WHO chief warns of complacency as global virus cases drop

The head of the World Health Organization said on Friday that the drop in confirmed COVID-19 infections around the world was encouraging, but he cautioned against relaxing restrictions that have helped slow the spread of the coronavirus.

Tedros Adhanom Ghebreyesus said that the number of reported infections globally has decreased for the fourth consecutive week, and the number of deaths has also decreased for the second consecutive week.

A Muslim woman participates in Friday prayers at the Dome of the Rock Mosque in the Al Aqsa Mosque complex in Jerusalem’s Old City, Friday, Feb. 12, 2021 (AP Photo / Mahmoud Illean).

“These declines appear to be due to countries implementing public health measures more strictly,” Tedros said. “We should all be encouraged, but complacency is as dangerous as the virus itself.”

“Now is not the time for any country to relax measures or for any individual to lower their guard,” he added. “Every life that is lost now is even more tragic as vaccines begin to be distributed.”

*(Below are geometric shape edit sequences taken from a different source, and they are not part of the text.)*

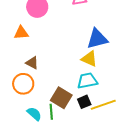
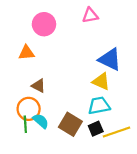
blue triangle: (97, 39) -> (110, 59), turned 40
green line: (51, 112) -> (25, 124), moved
cyan semicircle: (34, 114) -> (41, 121), moved

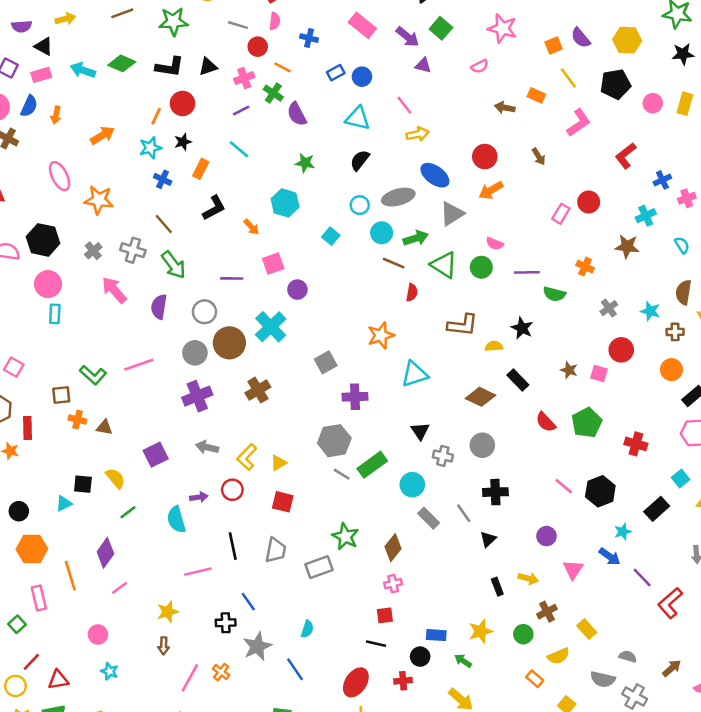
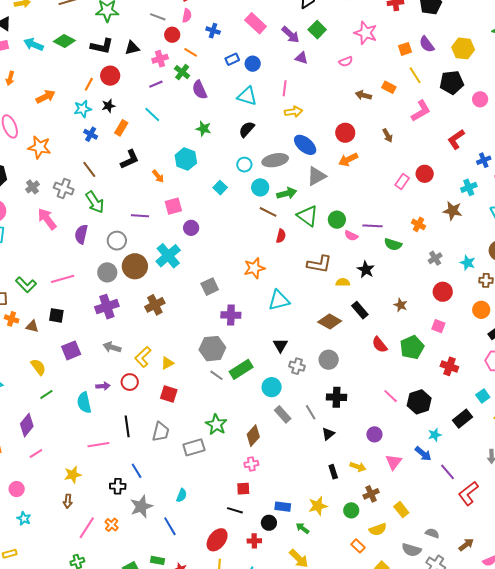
pink line: (404, 105) -> (285, 88), turned 42
pink semicircle: (495, 244) -> (351, 236), moved
pink square: (599, 374) -> (438, 326), moved
black square: (83, 484) -> (56, 315), moved

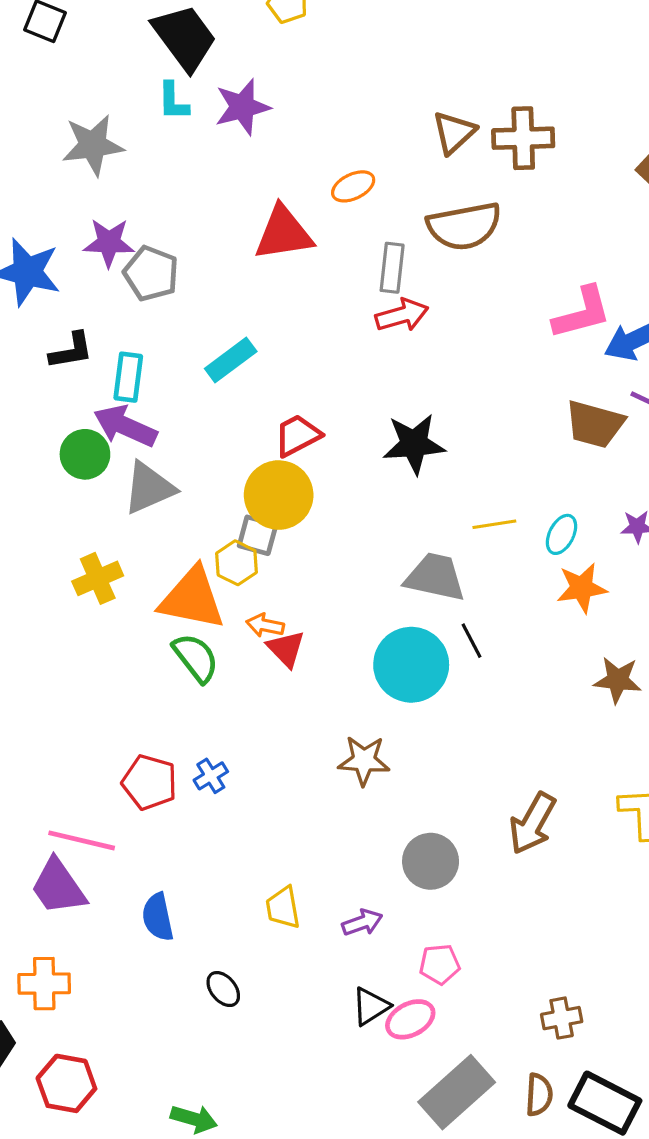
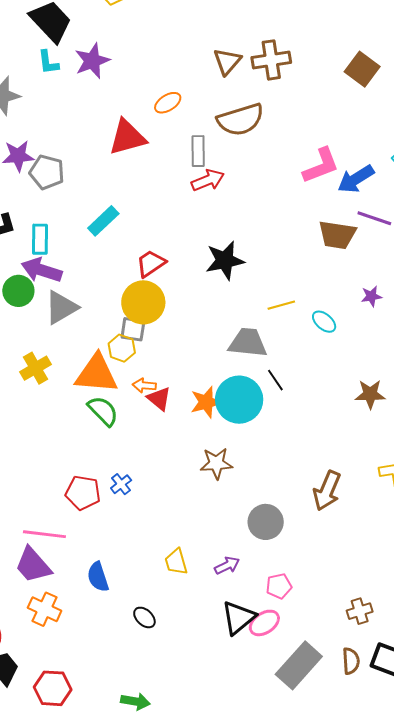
cyan ellipse: (561, 534) -> (324, 322), moved, turned -70
orange star: (582, 588) -> (206, 402), moved
orange cross: (44, 984) -> (45, 609), moved, turned 32
black triangle: (371, 1006) -> (238, 618), size x1.4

While the figures reported by countries to the WHO for the week ending February 8 are still incomplete, the world body said that around 1.9 million newly confirmed cases have been recorded worldwide so far, compared to the 3.2 million of the previous week.

Tedros said members of a WHO expert mission that recently visited China to investigate the possible source of the outbreak will publish a summary of their findings next week.

Chinese scientists and the WHO team of international researchers said this week that the coronavirus most likely first appeared in humans after jumping from an animal, and an alternative theory that the virus leaked from a Chinese laboratory it was unlikely.

Peter Ben Embarek, the WHO mission leader, said on Friday that laboratories in Wuhan that his team visited stated that they had not been working with the virus that causes COVID-19, or had it in their collections prior to the outbreak. But he said it was possible that the virus was still present in samples that have not yet been tested.

He said the team had gotten a much better look at the early stages of the outbreak and concluded that there was not a large cluster of the disease in Wuhan or elsewhere in the city in the months leading up to the first cases in December 2019. But He added that scientists are still “far from understanding the origin and identifying the animal species or the routes by which the virus could have entered humans in December.”

Tedros, WHO director general, said the Geneva-based body held its first meeting this week to help define and diagnose what it called a post-COVID condition, also known as long-term COVID.

“This disease affects patients with both severe and mild COVID-19,” he said. “Part of the challenge is that long-term COVID patients can have a variety of different symptoms that can be persistent or can come and go.”

“Given the scale of the pandemic, we expect that many people will be affected by the post-COVID-19 condition,” Tedros said. “Of course, the best way to prevent prolonged COVID is to prevent COVID-19 in the first place.”